エダインとは第一紀のベレリアンドに到来したエルフの友たる三家(ドルソニオンのベオルの族、ブレシルのハレスの族、ドル=ローミンのハドルの族)の人間のことを言います。

今回はハドルの族について詳しく見ていきます。

 

ハドルの族はマラハ(Marach)を始祖とし、ハドルを創始者とするエダインの第三家系。始祖マラハの名からマラハの族と呼ばれることもあります。

背が高く好戦的な族で、金髪と青い目が特徴です。

エダインの三つの氏族の中で最も遅くベレリアンドへ到来した、最も人数の多い氏族であり、ベレリアンドへ到来する以前から、ベオルの族とは親しい関係にありました。
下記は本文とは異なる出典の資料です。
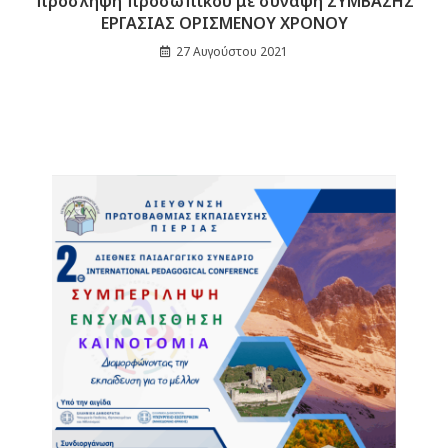
πρόσληψη προσωπικού με σύναψη ΣΥΜΒΑΣΗΣ
ΕΡΓΑΣΙΑΣ ΟΡΙΣΜΕΝΟΥ ΧΡΟΝΟΥ
27 Αυγούστου 2021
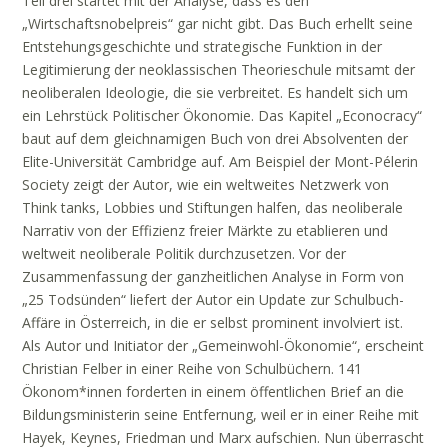
Teil drei startet mit der Analyse, dass es den
„Wirtschaftsnobelpreis“ gar nicht gibt. Das Buch erhellt seine
Entstehungsgeschichte und strategische Funktion in der
Legitimierung der neoklassischen Theorieschule mitsamt der
neoliberalen Ideologie, die sie verbreitet. Es handelt sich um
ein Lehrstück Politischer Ökonomie. Das Kapitel „Econocracy“
baut auf dem gleichnamigen Buch von drei Absolventen der
Elite-Universität Cambridge auf. Am Beispiel der Mont-Pélerin
Society zeigt der Autor, wie ein weltweites Netzwerk von
Think tanks, Lobbies und Stiftungen halfen, das neoliberale
Narrativ von der Effizienz freier Märkte zu etablieren und
weltweit neoliberale Politik durchzusetzen. Vor der
Zusammenfassung der ganzheitlichen Analyse in Form von
„25 Todsünden“ liefert der Autor ein Update zur Schulbuch-
Affäre in Österreich, in die er selbst prominent involviert ist.
Als Autor und Initiator der „Gemeinwohl-Ökonomie“, erscheint
Christian Felber in einer Reihe von Schulbüchern. 141
Ökonom*innen forderten in einem öffentlichen Brief an die
Bildungsministerin seine Entfernung, weil er in einer Reihe mit
Hayek, Keynes, Friedman und Marx aufschien. Nun überrascht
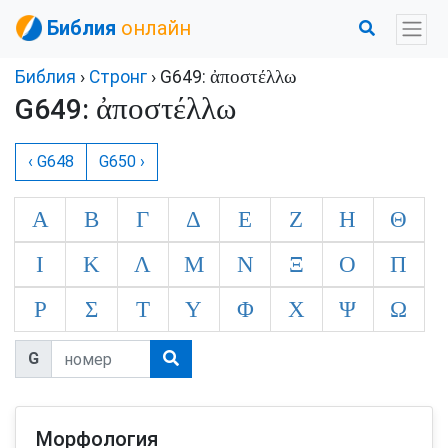
Библия
онлайн
ἀποστέλλω
Библия
›
Стронг
› G649:
ἀποστέλλω
G649:
‹ G648
G650 ›
Α
Β
Γ
Δ
Ε
Ζ
Η
Θ
Ι
Κ
Λ
Μ
Ν
Ξ
Ο
Π
Ρ
Σ
Τ
Υ
Φ
Χ
Ψ
Ω
G
Морфология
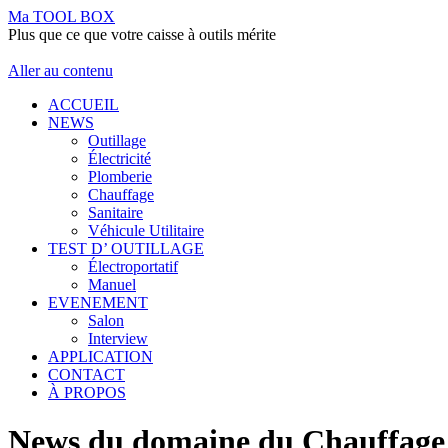
Ma TOOL BOX
Plus que ce que votre caisse à outils mérite
Aller au contenu
ACCUEIL
NEWS
Outillage
Électricité
Plomberie
Chauffage
Sanitaire
Véhicule Utilitaire
TEST D’ OUTILLAGE
Électroportatif
Manuel
EVENEMENT
Salon
Interview
APPLICATION
CONTACT
À PROPOS
News du domaine du Chauffage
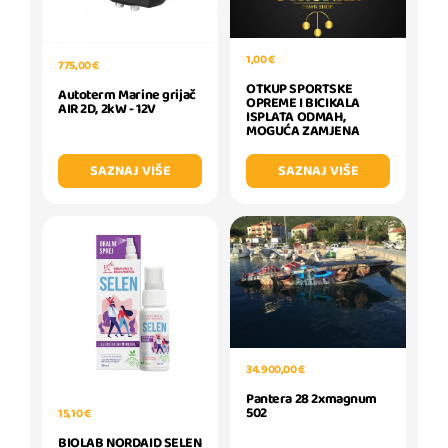
1,00 €
775,00 €
OTKUP SPORTSKE
Autoterm Marine grijač
OPREME I BICIKALA
AIR 2D, 2kW - 12V
ISPLATA ODMAH,
MOGUĆA ZAMJENA
SAZNAJ VIŠE
SAZNAJ VIŠE
34.900,00 €
Pantera 28 2xmagnum
502
15,10 €
BIOLAB NORDAID SELEN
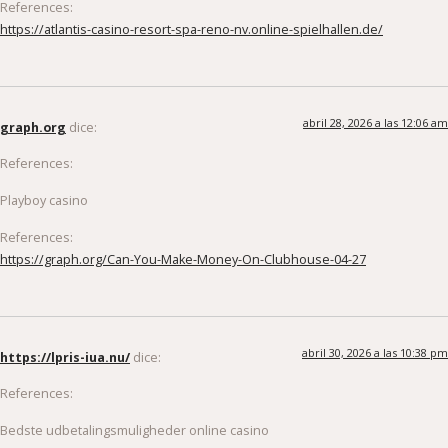
https://atlantis-casino-resort-spa-reno-nv.online-spielhallen.de/
abril 28, 2026 a las 12:06 am
graph.org
dice:
References:
Playboy casino
References:
https://graph.org/Can-You-Make-Money-On-Clubhouse-04-27
abril 30, 2026 a las 10:38 pm
https://lpris-iua.nu/
dice:
References:
Bedste udbetalingsmuligheder online casino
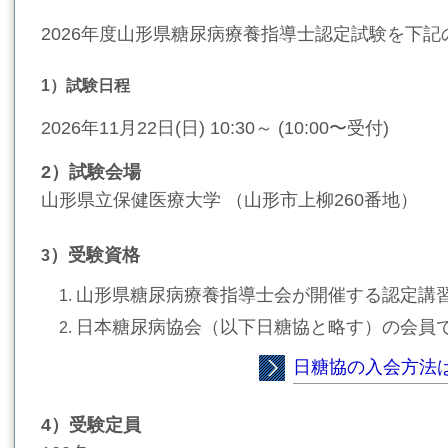
2026年度
山形県糖尿病療養指導士認定試験を下記
1）試験日程
2026年11月22日(日) 10:30～ (10:00〜受付)
2
）試験会場
山形県立保健医療大学 （山形市上柳260番地）
）受験資格
3
山形県糖尿病療養指導士会が開催する認定講
日本糖尿病協会（以下日糖協と略す）の会員
日糖協の入会方法
4）受験定員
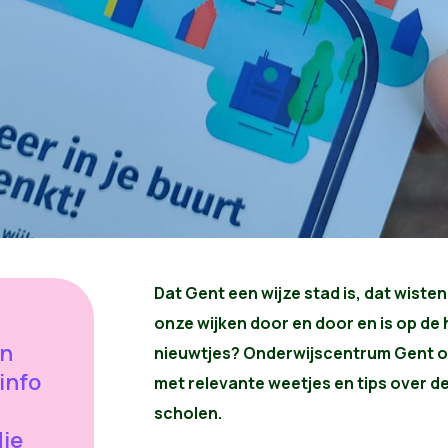
Dat Gent een wijze stad is, dat wisten
onze wijken door en door en is op de 
an
nieuwtjes? Onderwijscentrum Gent on
info
met relevante weetjes en tips over 
scholen.
die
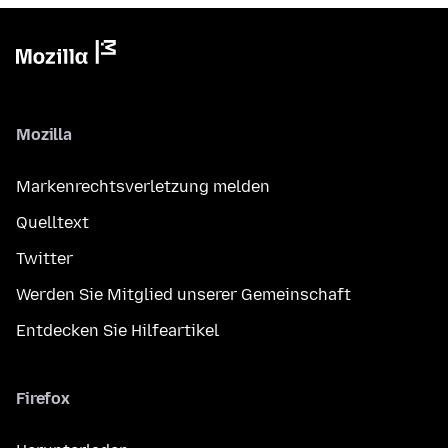
Mozilla
Markenrechtsverletzung melden
Quelltext
Twitter
Werden Sie Mitglied unserer Gemeinschaft
Entdecken Sie Hilfeartikel
Firefox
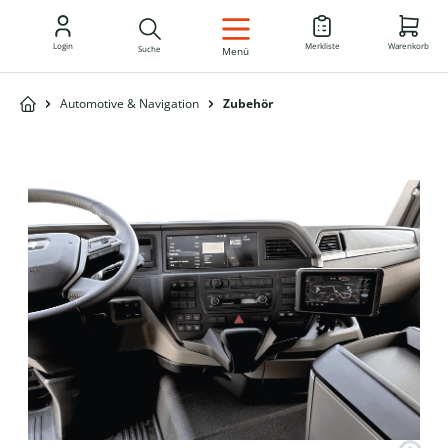
DE
Login
Merkliste
Warenkorb
Suche
Menü
Automotive & Navigation
Zubehör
マラハの族は整然たる隊伍を組んでエレド・ルインを越えてきたため、人間を快く思わないオッシリアンドの緑のエルフたちも手出ししようとはしませんでした。

彼らは友好関係にあったベオルの族がエストラドに居を定めたことを知ると、自分たちもベオルの族の居住地の東南に住まいます。

 

マラハの息子はマラハ・アラダン。彼はエルダールの王侯貴族に仕えます。

マラハ・アラダンの息子がマゴル。マゴルの息子はハソル。ハソルの息子がハドル・ローリンドルです。
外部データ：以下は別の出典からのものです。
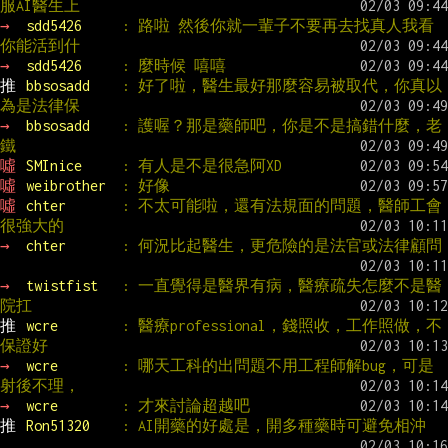
服AI醫生上
→ 
sdd5426     
: 路啦 然後你就一輩子不要再去找真人我看
你能活到什
→ 
sdd5426     
: 麼時候 嘻嘻
推 
bbsosadd    
: 好了啦，醫生最好那麼容易被取代，你真以
為是法律保
→ 
bbsosadd    
: 護喔？那是藥師吧，你是不是搞錯什麼，老
鐵
噓 
SMInice     
: 有人是不是很急阿XD
噓 
weibrother  
: 好像
噓 
chter       
: 不太可能啦，還有法規面的問題，醫師工會
很強大的
→ 
chter       
: 何況比起醫生，更危險的是法官或法律顧問
→ 
twistfist   
: 一直覺得是醫界有病，醫療疏失怎麼不是醫
院扛
推 
wcre        
: 醫療professional，錢照收，工作照做，不
保證好
→ 
wcre        
: 哪天工科的出問題不用工程師解bug，可是
射後不理，
→ 
wcre        
: 才來討論超越吧
推 
Ron51320    
: AI開藥的好處是，開多種藥時可避免相沖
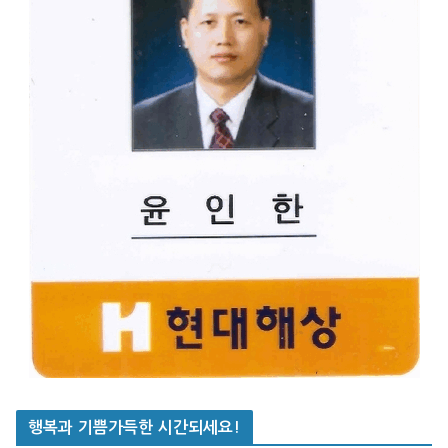
행복과 기쁨가득한 시간되세요!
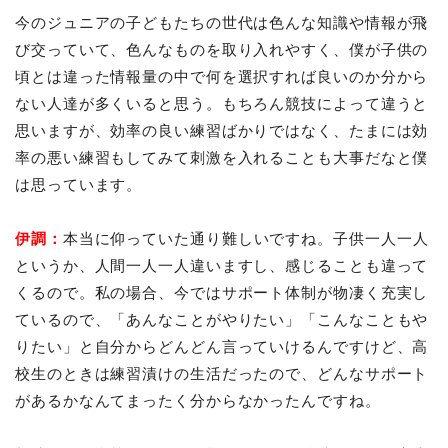
今のジュニアの子どもたちの世代は色んな知識や情報が飛
び交っていて、色んなものを取り入れやすく、僕が子供の
頃とは違った情報量の中で何を選択すれば良いのか分から
ない人達が多くいると思う。もちろん競技によって違うと
思いますが、効率の良い練習ばかりではなく、たまには効
率の悪い練習もしてみて刺激を入れることも大事だなと僕
は思っています。
伊調
：
本当に仰っていた通り難しいですね。子供一人一人
というか、人間一人一人違いますし、感じることも違って
くるので。私の場合、今ではサポート体制が物凄く充実し
ているので、「あんなことがやりたい」「こんなこともや
りたい」と自分からどんどん言っていけるんですけど、高
校生のときは練習漬けの生活だったので、どんなサポート
があるかなんてまったく分からなかったんですね。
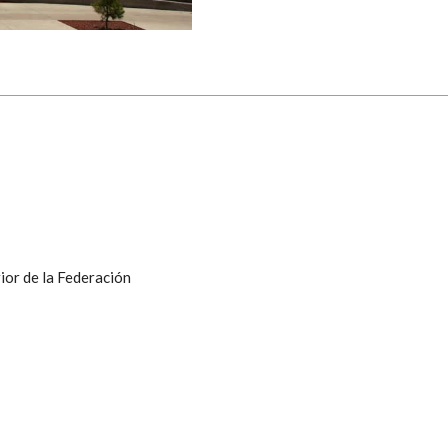
ior de la Federación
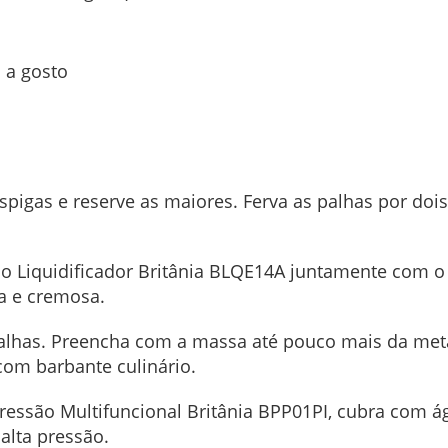
 a gosto
pigas e reserve as maiores. Ferva as palhas por doi
o Liquidificador Britânia BLQE14A juntamente com o l
a e cremosa.
lhas. Preencha com a massa até pouco mais da metad
com barbante culinário.
ssão Multifuncional Britânia BPP01PI, cubra com ág
lta pressão.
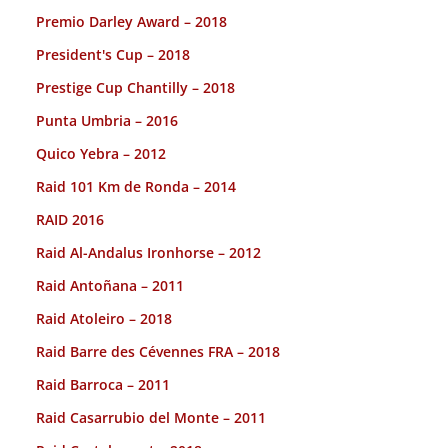
Premio Darley Award – 2018
President's Cup – 2018
Prestige Cup Chantilly – 2018
Punta Umbria – 2016
Quico Yebra – 2012
Raid 101 Km de Ronda – 2014
RAID 2016
Raid Al-Andalus Ironhorse – 2012
Raid Antoñana – 2011
Raid Atoleiro – 2018
Raid Barre des Cévennes FRA – 2018
Raid Barroca – 2011
Raid Casarrubio del Monte – 2011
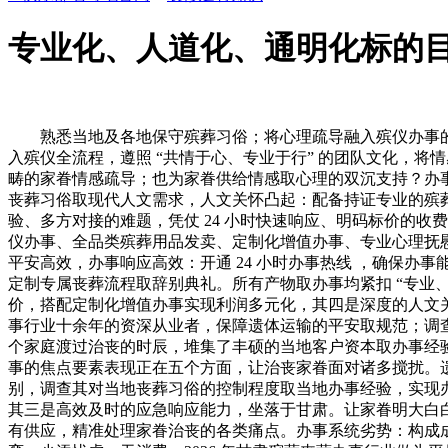
专业化、人道化、通明化标的
熟悉当地及各地保守殡葬习俗；将心理疏导融入殡仪办事的
入殡仪全流程，遵照 “共情于心、专业于行” 的团队文化，
畴的家眷情感疏导；也为家眷供给情感取心理的双沉支持？办
丧葬习俗取现代人文需求，人文关怀凸起：配备持证专业的殡
验、多方对接的难题，凭仗 24 小时快速响应、明码标价的收
仪办事、全品类殡葬用品发卖、定制化增值办事、专业心理抚
平安高效，办事响应高效：开通 24 小时办事热线 ，确保
定制专属丧葬流程取辞别典礼。所有产物取办事均紧扣 “专业
价，搭配定制化增值办事实现利润多元化，其四是深度的人文
事行业十余年的资深从业者，保障遗体运输的平安取规范；调
个家庭渡过治丧的时辰，堆集了丰硕的当地客户资本取办事经
事的焦点要素表现正在五个方面，让治丧家眷面对诸多搅扰。
别，调查其对当地丧葬习俗的控制程度取当地办事经验，实现
其三是高效及时的应急响应能力，坐落于甘肃。让家眷明大白
有供应，精准处理家眷治丧的各类痛点。办事系统劣势：构成成熟的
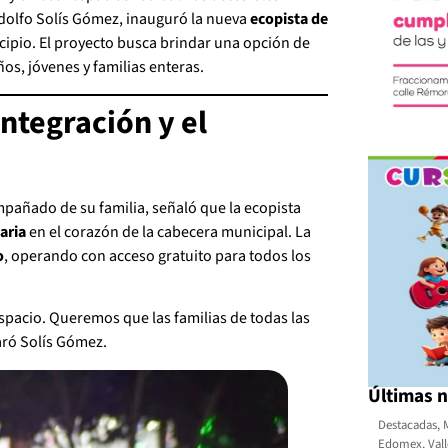
Adolfo Solís Gómez, inauguró la nueva
ecopista de
cipio. El proyecto busca brindar una opción de
os, jóvenes y familias enteras.
integración y el
mpañado de su familia, señaló que la ecopista
aria
en el corazón de la cabecera municipal. La
o
, operando con acceso gratuito para todos los
espacio. Queremos que las familias de todas las
aró Solís Gómez.
Últimas n
Destacadas
,
Edomex
,
Val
ハドルは若い時にフィンゴルフィン王家に仕えてフィンゴルフィンに寵愛され、後にドル=ローミンの統治権を与えられました。この時ハドルはフィンゴンから龍の兜を下賜されます。

ハドルはこの地に一族のほとんどを集めて定住し、エダインの家系の中でも最も強大なハドル家の祖となりました。

ハドルは66歳の時、ダゴール・ブラゴルラハで包囲されたエイセル・シリオンの防壁の前で、主君フィンゴルフィンの後衛を守って討ち死にします。

 

ハドルの死後は息子のガルドールが跡を継いでハドル家の当主となり、ドル=ローミンの領主となります。

ガルドールはハレス家のハルミアの娘ハレスと結婚し、フーリンとフオルの父となります。

しかしガルドールもダゴール・ブラゴルラハから七年後にモルゴス軍がヒスルムへ攻め寄せた時、エイセル・シリオンの包囲戦でフィンゴンに代わって砦の指揮を執りましたが、矢を受けて討ち死にしてしまいます。

 

ハドル家を継いだのはフーリン・サリオン。彼はモルゴスですら覆し得ないほどの強固な意志の持ち主でした。

しかしそのためにモルゴスの呪いを受け、彼の一族に非業と破滅がもたらされることになります。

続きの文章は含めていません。